PROBLEM REQUIREMENTS »
Select the lines below containing the word "Talend".

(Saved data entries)
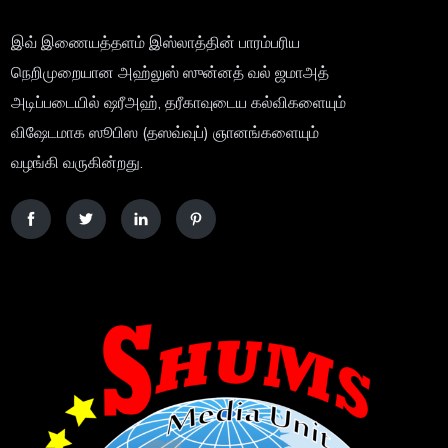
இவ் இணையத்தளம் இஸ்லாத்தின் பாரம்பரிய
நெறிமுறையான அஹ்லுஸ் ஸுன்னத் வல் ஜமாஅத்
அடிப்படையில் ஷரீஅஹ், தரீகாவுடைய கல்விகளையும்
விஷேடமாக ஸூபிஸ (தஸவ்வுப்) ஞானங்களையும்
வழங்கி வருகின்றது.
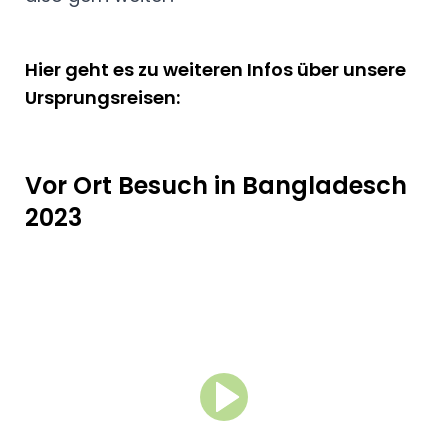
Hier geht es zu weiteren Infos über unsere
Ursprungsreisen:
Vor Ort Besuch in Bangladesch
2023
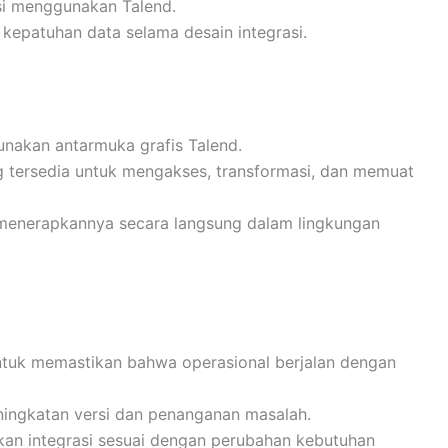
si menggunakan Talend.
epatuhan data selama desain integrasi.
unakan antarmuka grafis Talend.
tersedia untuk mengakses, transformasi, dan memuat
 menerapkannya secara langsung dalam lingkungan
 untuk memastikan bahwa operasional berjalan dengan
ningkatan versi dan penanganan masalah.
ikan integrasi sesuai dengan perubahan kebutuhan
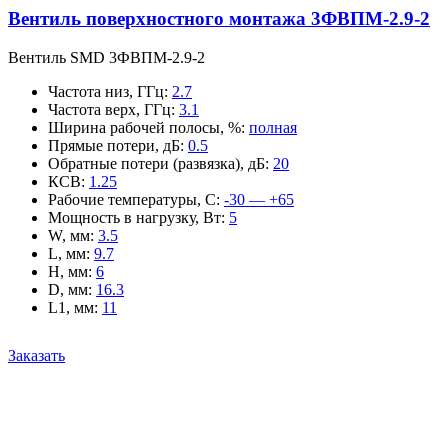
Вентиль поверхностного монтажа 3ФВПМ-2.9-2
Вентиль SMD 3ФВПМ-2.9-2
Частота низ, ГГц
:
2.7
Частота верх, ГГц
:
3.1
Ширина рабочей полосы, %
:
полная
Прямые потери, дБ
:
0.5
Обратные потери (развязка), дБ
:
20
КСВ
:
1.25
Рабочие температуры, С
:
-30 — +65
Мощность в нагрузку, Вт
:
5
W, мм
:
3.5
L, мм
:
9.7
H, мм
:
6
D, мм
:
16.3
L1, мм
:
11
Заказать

--

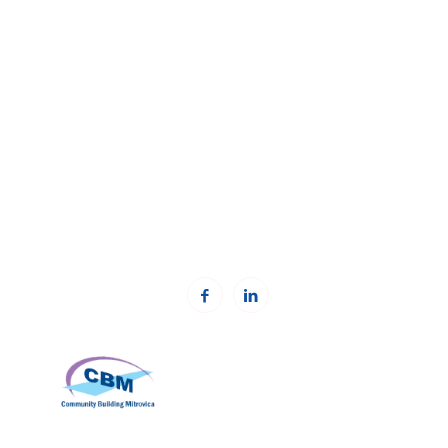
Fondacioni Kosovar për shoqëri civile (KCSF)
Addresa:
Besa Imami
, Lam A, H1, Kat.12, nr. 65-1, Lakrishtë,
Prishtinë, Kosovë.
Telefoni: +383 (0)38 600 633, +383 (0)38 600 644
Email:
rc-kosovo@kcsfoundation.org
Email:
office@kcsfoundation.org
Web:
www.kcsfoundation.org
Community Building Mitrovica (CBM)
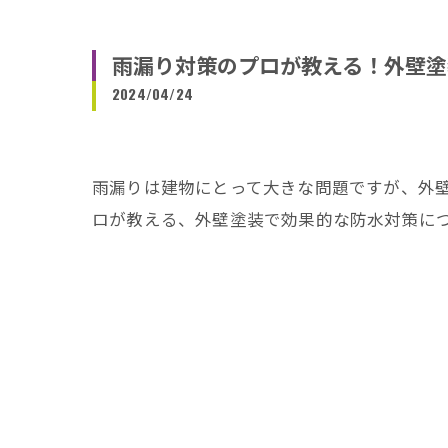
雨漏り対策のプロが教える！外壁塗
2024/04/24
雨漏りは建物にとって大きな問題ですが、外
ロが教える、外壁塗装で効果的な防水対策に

--

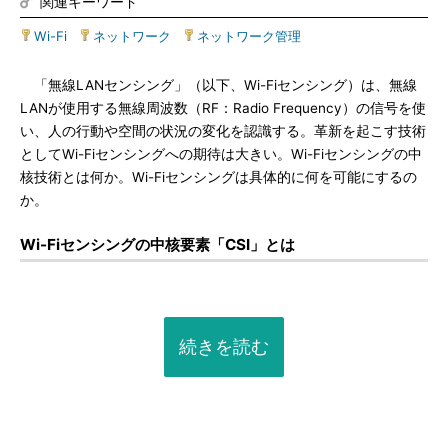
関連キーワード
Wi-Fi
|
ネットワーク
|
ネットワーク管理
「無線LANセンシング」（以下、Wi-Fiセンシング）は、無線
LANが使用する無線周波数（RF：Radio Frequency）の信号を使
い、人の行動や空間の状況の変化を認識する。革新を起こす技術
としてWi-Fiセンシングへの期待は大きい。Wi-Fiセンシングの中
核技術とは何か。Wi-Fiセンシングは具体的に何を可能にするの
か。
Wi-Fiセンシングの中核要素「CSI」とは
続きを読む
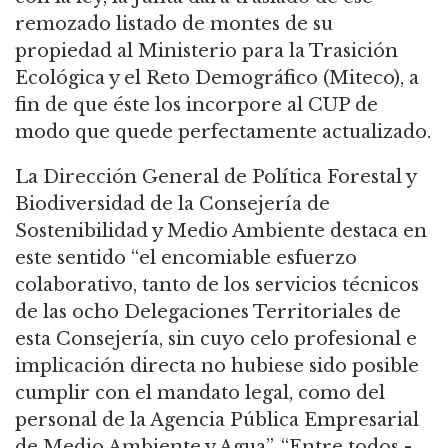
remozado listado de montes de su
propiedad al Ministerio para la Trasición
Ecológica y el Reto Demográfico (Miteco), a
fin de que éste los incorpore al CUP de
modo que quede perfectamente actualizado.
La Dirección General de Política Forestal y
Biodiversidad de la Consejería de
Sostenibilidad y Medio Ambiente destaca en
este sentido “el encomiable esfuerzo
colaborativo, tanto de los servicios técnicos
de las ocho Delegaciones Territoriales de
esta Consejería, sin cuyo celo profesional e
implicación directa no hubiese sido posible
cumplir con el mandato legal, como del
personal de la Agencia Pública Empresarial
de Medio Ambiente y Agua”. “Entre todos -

WRITTEN RESPONSE »
si menggunakan Talend.
unakan antarmuka grafis Talend.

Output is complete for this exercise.